Originally posted by taylordnz
when electrons and protons fuse to canel out each others charge it seems my equations dotn add up, i need to know what quarks are in electrons.

The inverse beta decay is

p + e^- \rightarrow n + \nu_e

- Warren

 

[taylordnz]

but what i mean if it dosent have any quarks is what particles does an electron contain. (great equation but i need it also ned diffrent particles in the electron)

 

[meteor]

There's a hypothetical particle called leptoquark that should be an hybrid between a lepton (the electron is a lepton), and a quark, but it's just that, hypothetical

 

[mormonator_rm]

An electron and a proton couple via a massive vector boson, resulting in the neutron and a neutrino, just as chroot showed. The underlying interaction with the boson and the proton causes an up quark to be converted into a down quark, reversing the isospin magnitude of the affected nucleon. A neutrino remains from the electron interacting via W-. So the basic flavor change gives us a sort of equivalence statement;

e- --> W- + v~e

and

W- --> d + -u

where e- is the electron, W- the weak boson involved, v~e the electron-neutrino, d the "down" quark, and -u is the antiquark to the "up" quark. So;

d + -u <--> W- <--> e- + v~e

is sort of an equivalence statement, but it is probably best to deal with this in terms of quantum numbers, rather than particle addition. You can set up the problem so that Q, I~3, Y, and L are conserved. Q is the electric charge, I~3 is the eigenvalue of isospin, Y is the hypercharge, and L is the lepton number. Y is a composite that includes only b, the baryon number, in this case.
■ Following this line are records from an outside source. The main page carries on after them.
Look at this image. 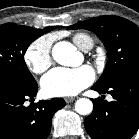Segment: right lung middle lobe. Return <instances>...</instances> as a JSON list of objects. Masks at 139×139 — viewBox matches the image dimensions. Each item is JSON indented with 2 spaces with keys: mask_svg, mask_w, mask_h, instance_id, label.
<instances>
[{
  "mask_svg": "<svg viewBox=\"0 0 139 139\" xmlns=\"http://www.w3.org/2000/svg\"><path fill=\"white\" fill-rule=\"evenodd\" d=\"M43 35L39 29L7 23L0 25V79L23 86H33L36 81L24 61L28 46Z\"/></svg>",
  "mask_w": 139,
  "mask_h": 139,
  "instance_id": "obj_1",
  "label": "right lung middle lobe"
}]
</instances>
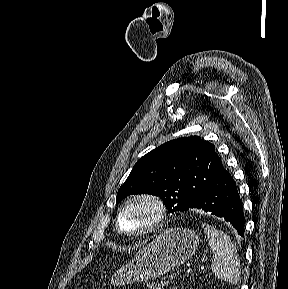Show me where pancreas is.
I'll return each instance as SVG.
<instances>
[{
    "label": "pancreas",
    "mask_w": 288,
    "mask_h": 289,
    "mask_svg": "<svg viewBox=\"0 0 288 289\" xmlns=\"http://www.w3.org/2000/svg\"><path fill=\"white\" fill-rule=\"evenodd\" d=\"M167 283L164 281V278L159 282H152L148 285L149 289H162Z\"/></svg>",
    "instance_id": "obj_1"
}]
</instances>
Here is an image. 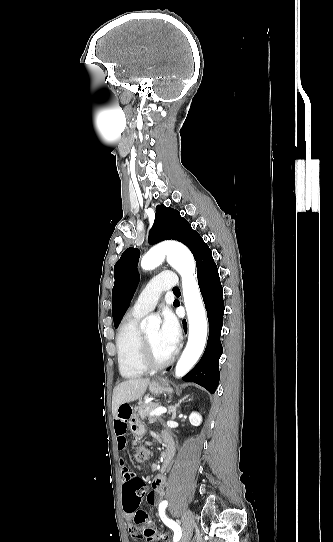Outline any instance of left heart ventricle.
I'll use <instances>...</instances> for the list:
<instances>
[{"label":"left heart ventricle","instance_id":"obj_1","mask_svg":"<svg viewBox=\"0 0 333 542\" xmlns=\"http://www.w3.org/2000/svg\"><path fill=\"white\" fill-rule=\"evenodd\" d=\"M151 347L153 357L158 361L169 358L173 351L161 336L159 328L145 333Z\"/></svg>","mask_w":333,"mask_h":542}]
</instances>
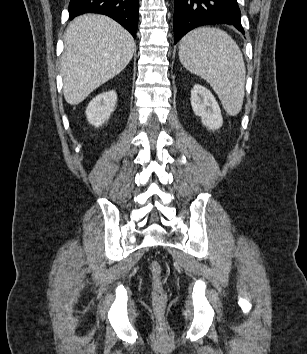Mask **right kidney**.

These quantities are related by the equations;

Q = I~3 + Y,
Y = b/2

and

Q = I~3 + L/2

For the proton, Q = 1, I~3 = 1/2, b = 1. For the neutron, Q = 0, I~3 = -1/2, and b = 1. For the W- boson, Q = -1, I~3 = -1, and b = 0. For the e-, Q = -1, I~3 = -1/2, and L = -1. For the v~e, Q = 0, I~3 = 1/2, and L = -1. Try it out, and you'll find that it should conserve all of these quantities; if it doesn't, then I made a mistake somewhere that I haven't seen as yet, so let me know if it breaks down somewhere.